Annual urban consumer price inflation rate slowed to 33.3% in March compared with 35.7% in February despite a devaluation of the local pound last month, Egypt government data showed on Monday. The price rise was unexpectedly lower than LSEG's consensus estimate of 36.6%,

Experts advise caution as they feel the factors driving inflation upward persist within the system and price pressures still have a ways to go.

"Egypt’s headline inflation rate slowed to 33.3% y/y in March despite the near 40% fall in the pound’s official exchange rate last month. That said, the effects of the currency fall will continue to feed through over the coming months and keep inflation elevated throughout the rest of 2024," James Swanston, MENA economist at Capital Economics, said in a note.  

Monthly inflation rate was 1% in March, down from 11.4% in February. Prices of food and beverage, the largest single component of the CPI basket, eased to 50.9%  in March from 44.9% in February.

According to Simon Williams, economist at HSBC Bank, the prospect of further subsidy cuts and minimum wage hikes suggest that underlying inflationary pressures will persist.
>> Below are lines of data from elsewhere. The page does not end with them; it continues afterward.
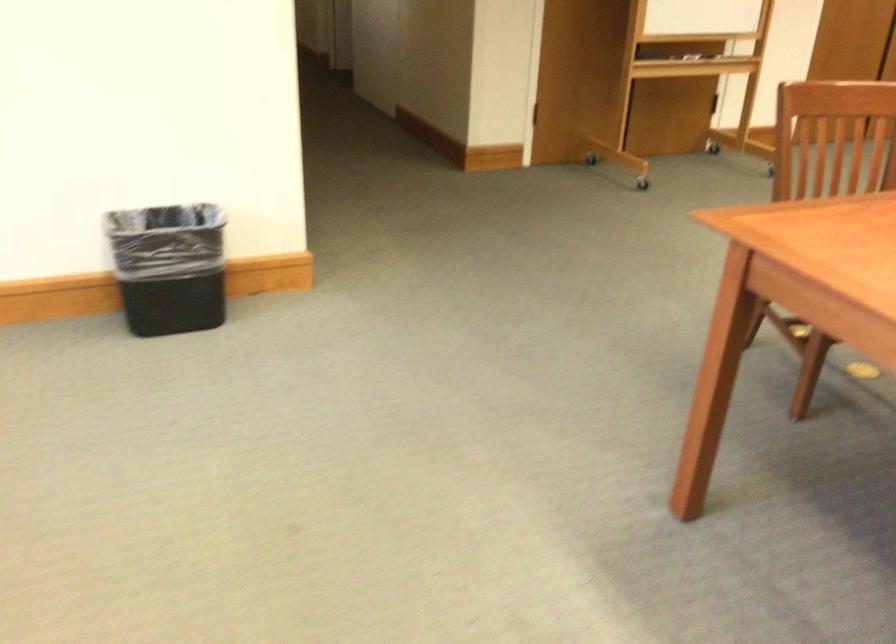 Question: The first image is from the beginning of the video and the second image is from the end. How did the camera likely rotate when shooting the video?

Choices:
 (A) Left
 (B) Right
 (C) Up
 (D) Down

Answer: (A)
"Additional price controls for the month of Ramadan may have also contributed to lower food inflation in March, which fell from 16.7% m-o-m to just 0.7% m-o-m, and accounted for much of the miss in our forecast," he said in a note.

According to Swanston, inflation will remain elevated over the rest of this year, remaining above 25% year-on-year by year-end, as the effects of the weaker pound and administered price hikes – including this month’s 9-22% increase in local fuel prices – take effect.

The Egyptian central bank on March 6 allowed the pound to fall nearly 40% against the dollar. The devaluation, a key condition of the IMF helped unlock an expanded $8 billion financial support programme for the beleaguered country. On March 22, the government also raised fuel prices, also as part of the commitment to the Fund to remove subsidies.